Top of Provided entries
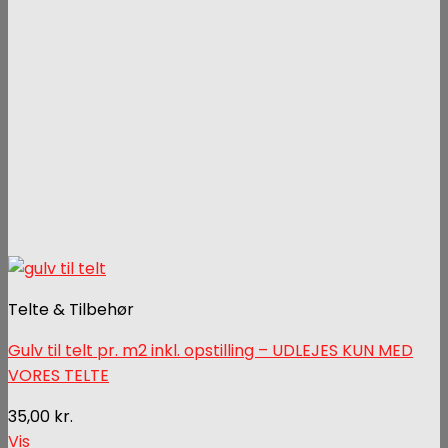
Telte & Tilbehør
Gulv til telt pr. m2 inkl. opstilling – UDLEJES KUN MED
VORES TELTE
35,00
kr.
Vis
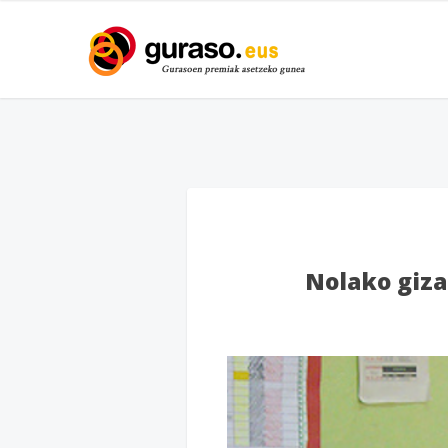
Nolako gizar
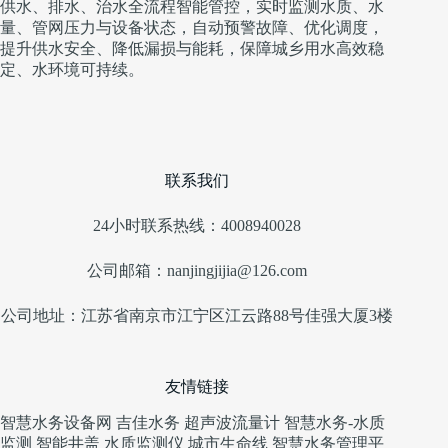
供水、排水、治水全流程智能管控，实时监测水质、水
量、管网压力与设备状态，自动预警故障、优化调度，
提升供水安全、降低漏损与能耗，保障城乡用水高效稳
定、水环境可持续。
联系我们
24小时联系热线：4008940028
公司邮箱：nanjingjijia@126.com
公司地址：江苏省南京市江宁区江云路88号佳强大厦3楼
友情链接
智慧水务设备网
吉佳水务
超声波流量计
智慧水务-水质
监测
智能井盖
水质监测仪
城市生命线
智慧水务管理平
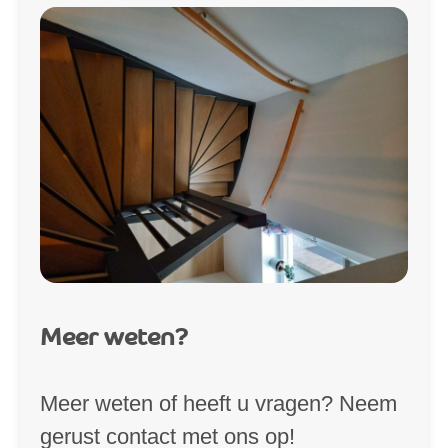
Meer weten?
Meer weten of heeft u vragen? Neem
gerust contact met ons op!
Bottom of Provided entries
Top of Provided entries
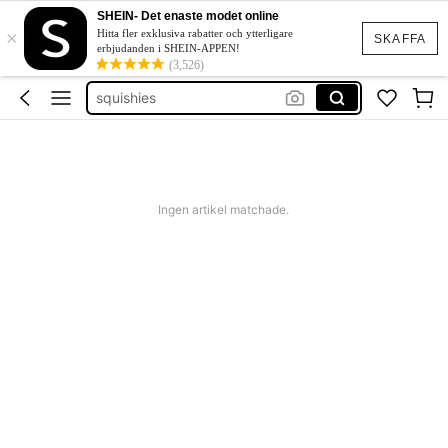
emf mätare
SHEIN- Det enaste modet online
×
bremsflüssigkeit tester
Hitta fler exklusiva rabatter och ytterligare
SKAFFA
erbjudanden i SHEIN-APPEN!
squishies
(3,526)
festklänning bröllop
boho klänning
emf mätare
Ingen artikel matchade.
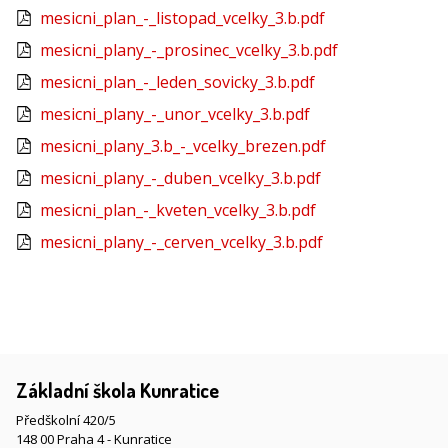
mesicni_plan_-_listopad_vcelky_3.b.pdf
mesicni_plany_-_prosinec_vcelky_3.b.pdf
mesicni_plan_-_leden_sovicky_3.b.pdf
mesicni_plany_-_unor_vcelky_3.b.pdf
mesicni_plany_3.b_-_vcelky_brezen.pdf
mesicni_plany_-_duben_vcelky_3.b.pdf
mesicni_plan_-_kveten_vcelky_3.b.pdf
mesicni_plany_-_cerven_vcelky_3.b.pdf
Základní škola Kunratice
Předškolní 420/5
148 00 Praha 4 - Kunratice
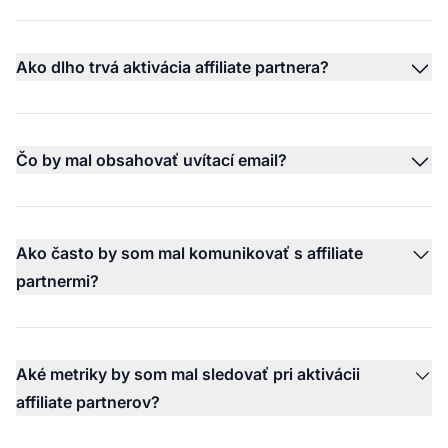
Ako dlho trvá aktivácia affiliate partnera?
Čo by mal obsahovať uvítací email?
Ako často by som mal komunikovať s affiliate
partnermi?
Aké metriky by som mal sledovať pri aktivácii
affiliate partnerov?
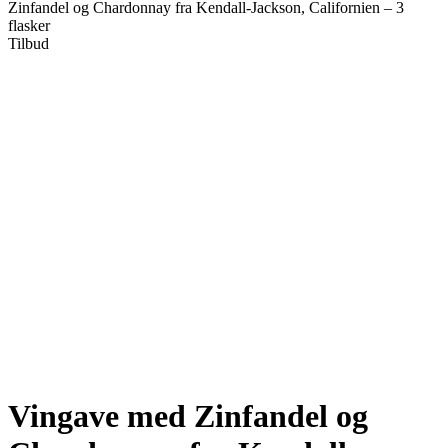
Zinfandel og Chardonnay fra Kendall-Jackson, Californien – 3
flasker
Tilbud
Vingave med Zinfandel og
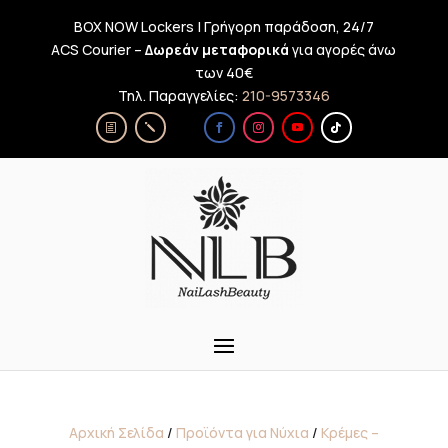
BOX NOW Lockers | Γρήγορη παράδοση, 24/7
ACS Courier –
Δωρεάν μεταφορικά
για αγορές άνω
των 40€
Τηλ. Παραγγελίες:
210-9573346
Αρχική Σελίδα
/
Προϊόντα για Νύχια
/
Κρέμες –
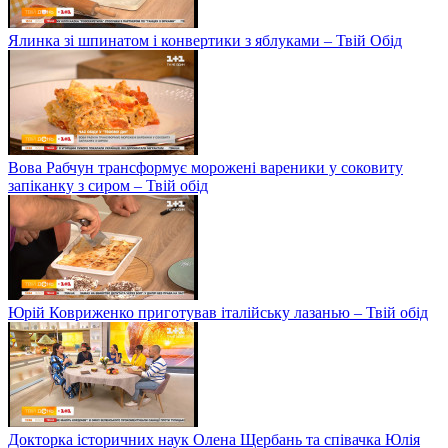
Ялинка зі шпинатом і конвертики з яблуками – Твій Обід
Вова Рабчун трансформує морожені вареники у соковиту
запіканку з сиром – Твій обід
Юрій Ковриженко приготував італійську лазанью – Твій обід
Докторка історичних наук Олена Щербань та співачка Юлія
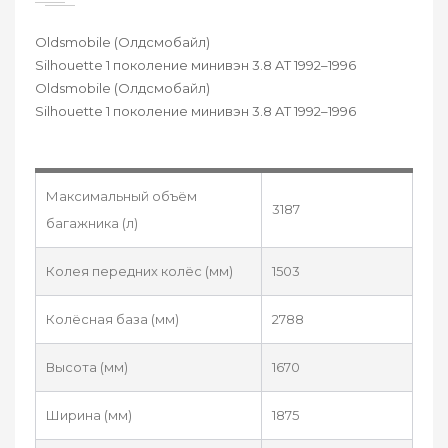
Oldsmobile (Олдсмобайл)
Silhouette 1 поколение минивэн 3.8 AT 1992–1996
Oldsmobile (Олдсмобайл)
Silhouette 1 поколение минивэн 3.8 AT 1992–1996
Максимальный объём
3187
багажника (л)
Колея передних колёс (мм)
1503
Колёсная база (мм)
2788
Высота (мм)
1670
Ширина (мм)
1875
Bottom of Provided entries
Top of Provided entries
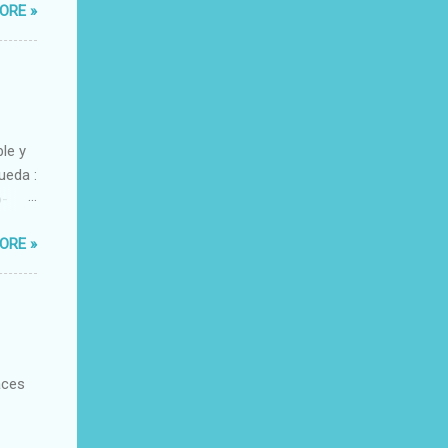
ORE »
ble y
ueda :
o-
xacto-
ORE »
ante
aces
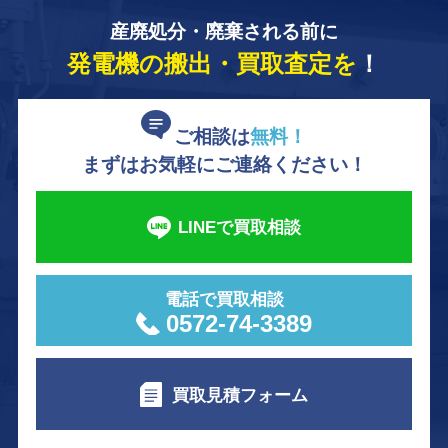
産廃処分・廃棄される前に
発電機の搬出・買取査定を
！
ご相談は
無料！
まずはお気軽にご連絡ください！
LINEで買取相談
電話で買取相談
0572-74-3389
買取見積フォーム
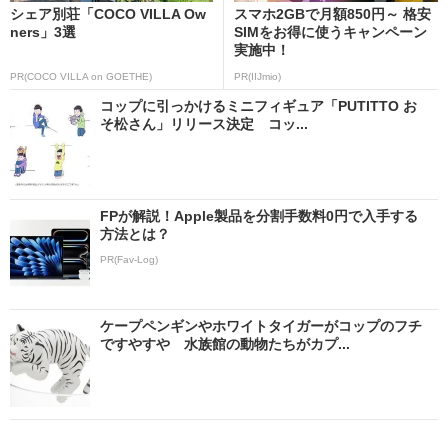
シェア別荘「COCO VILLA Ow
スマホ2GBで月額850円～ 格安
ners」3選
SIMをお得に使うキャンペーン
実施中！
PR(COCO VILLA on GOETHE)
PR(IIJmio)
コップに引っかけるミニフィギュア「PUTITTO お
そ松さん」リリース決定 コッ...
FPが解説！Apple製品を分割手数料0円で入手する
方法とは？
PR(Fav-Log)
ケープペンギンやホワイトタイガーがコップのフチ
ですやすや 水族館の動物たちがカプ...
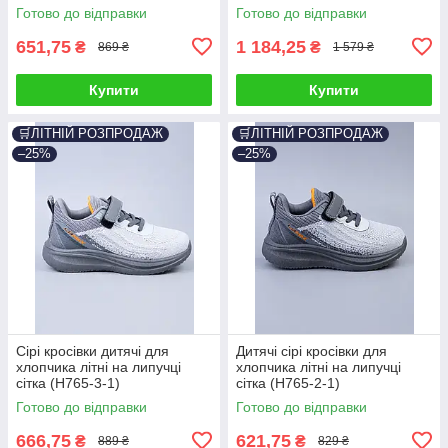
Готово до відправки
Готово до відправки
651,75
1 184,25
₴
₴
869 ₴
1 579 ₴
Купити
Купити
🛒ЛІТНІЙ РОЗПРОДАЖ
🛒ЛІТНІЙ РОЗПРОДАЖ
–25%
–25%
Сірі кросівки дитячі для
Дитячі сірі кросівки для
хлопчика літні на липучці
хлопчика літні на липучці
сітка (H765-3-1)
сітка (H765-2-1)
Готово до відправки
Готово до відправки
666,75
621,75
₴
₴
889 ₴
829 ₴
Bottom of Provided entries
Where a line in the records above includes the string "Zinfandel", show it.

Zinfandel og Chardonnay fra Kendall-Jackson, Californien – 3
Vingave med Zinfandel og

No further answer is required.